Dès mon premier séjour au Japon, j’avais été frappée par le comportement des couples et plus généralement des relations hommes/femmes (en passant par tous les âges) dans la société japonaise. En 2005, j’ai eu la chance d’être plongée dans l’univers des adolescentes japonaises de la banlieue de Tokyo et de découvrir leurs plus intimes pensées et secrets. Depuis mon come back en 2009 dans une région rurale, je cotoie des jeunes adultes, les couples mariés et les « tanguy » ces célibataires désespérés vivant encore chez leurs parents à 40 ans. Sans oublier, les enfants de 4 à 12 ans avec lesquels je joue toutes les semaines.
Je me posais tellement de questions. Pourquoi les couples ont ils l’air si gêné d’être un couple? Pourquoi on dirait qu’ils ne s’aiment pas? Pourquoi ils dorment dans des lits séparés? Pourquoi les jeunes réagissent de façon si excessive dès qu’ils voient un vrai couple (qui se tient la main ou s’embrasse en publique)? Pourquoi ils ne sont pas affectifs? Ces dernières semaines, j’ai enfin réuni les dernières pièces du puzzle afin de répondre à mes questions.
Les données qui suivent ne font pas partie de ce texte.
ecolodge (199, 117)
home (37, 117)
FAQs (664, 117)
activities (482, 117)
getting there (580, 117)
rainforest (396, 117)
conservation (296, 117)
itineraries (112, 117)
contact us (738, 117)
Tout commence lorsque les jeunes mariés, vivant encore sur un petit nuage, apprennent l’arrivée d’un nouveau membre dans la famille. 9 mois plus tard, l’épouse devient aussi une mère. Dans la plupart des cas, elle arrête de travailler pour se consacrer à son enfant et accumule un autre titre, celui de mère au foyer. Le père lui, continue de travailler et ainsi se déroule la vie de milliers de couples japonais. De ce point de vue là, la situation n’a pas l’air si catastrophique. Puis j’ai eu quelques conversations inattendues avec plusieurs hommes mariés, pères de famille. Voici deux des témoignages d’après des notes que j’ai prises.
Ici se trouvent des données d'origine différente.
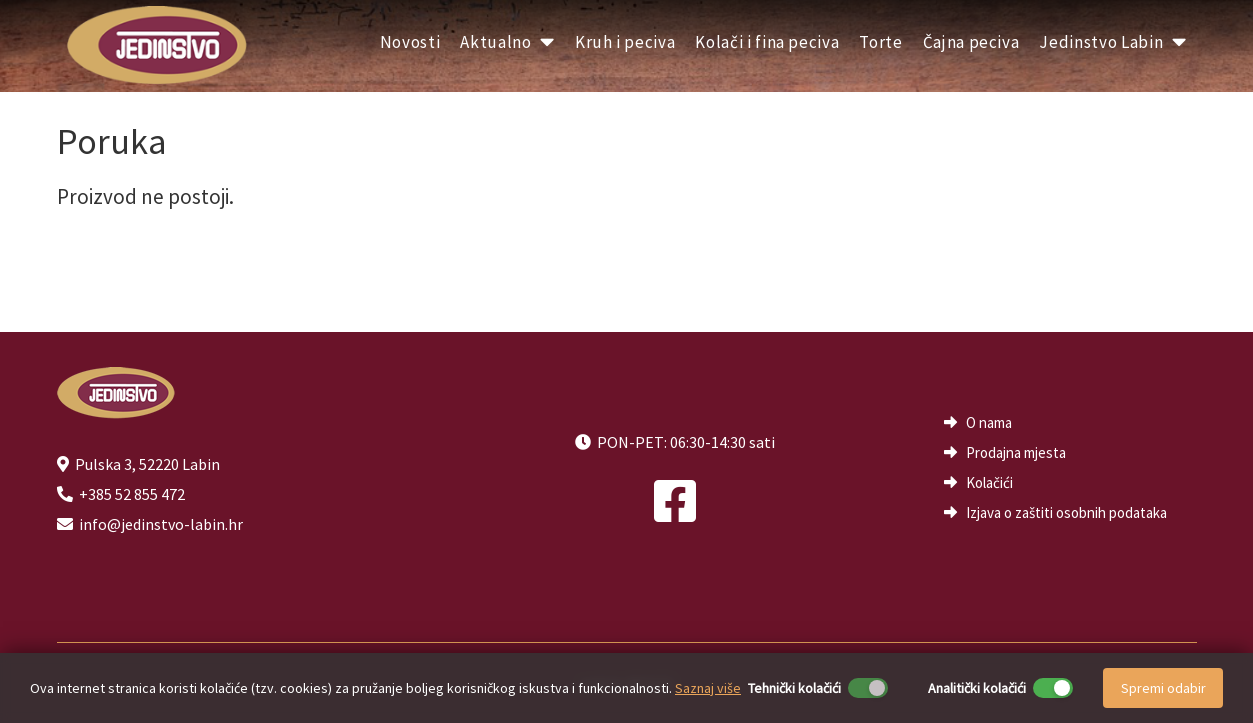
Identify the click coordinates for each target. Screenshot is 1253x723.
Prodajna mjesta (1016, 452)
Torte (880, 42)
Homme 1, 32 ans, 2 enfants (5 et 1 ans), employé de mairie
Moi : Qu’est ce que vous faites le soir en rentrant chez vous?
Homme 1 : »Quand je rentre le soir souvent c’est trop tard, mes enfants ont déjà diné et ils sont au lit. Ma femme elle finit de s’occuper des tâches ménagères et moi je mange ma part de diner posé sur la table. «
Moi : Et ensuite vous discutez un peu avec votre femme ou allez directement vous coucher?
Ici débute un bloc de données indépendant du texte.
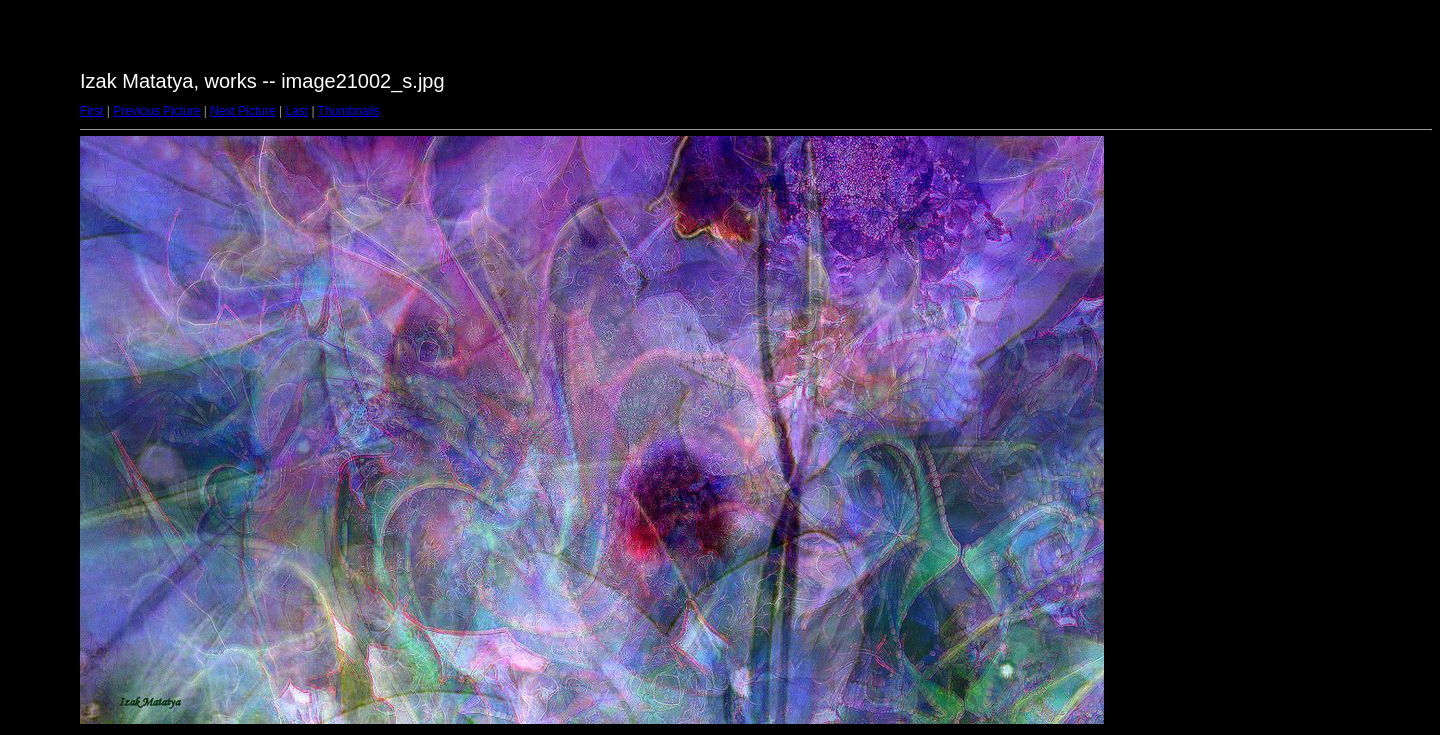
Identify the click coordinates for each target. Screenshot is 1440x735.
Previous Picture (156, 111)
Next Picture (242, 111)
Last (296, 111)
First (91, 111)
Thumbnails (349, 111)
Homme 1: « En général je regarde un peu la télé, puis je prends un bain et me couche. Ma femme dort dans la chambre avec les enfants au 2è, donc non on n’a pas trop le temps de parler. moi je dors dans la chambre près du salon au rez de chaussée.
Moi: ….(oh my god…) Vous ne vous sentez pas seul? Ca ne vous dérange pas cette situation?
Homme 1 : « Ben si oui (air gêné) mais bon ma fille la grande a toujours dormi avec sa mère et si elle n’est pas avec elle, elle ne dort pas.
Moi : Mais donc ça fait combien de temps que ça dure cette situation?
Homme 1 : bientôt 5 ans, depuis que ma fille aînée est née.
Inutile de vous dire la peine que j’ai ressentie pour lui. S’agissant peut être d’un cas isolé, je me suis arrêtée là.
Homme 2, 40 ans, 3 enfants (14, 12 et 7 ans), kinésithérapeute
Moi : (…) J’aime les futons, ça ne me dérange pas de pas dormir dans un lit.
Homme 2 : moi c’est le contraire, mais je ne dors plus que sur des futons. C’est ma femme et les enfants qui dorment dans le lit.
Moi : Ah bon, mais comment ça se fait ?
Homme 2 : Depuis qu’on a des enfants, vous savez au début la mère dort avec eux et puis avec le temps on laisse la situation comme elle est. Mon fils a commencé à dormir seul dans sa chambre tout récemment…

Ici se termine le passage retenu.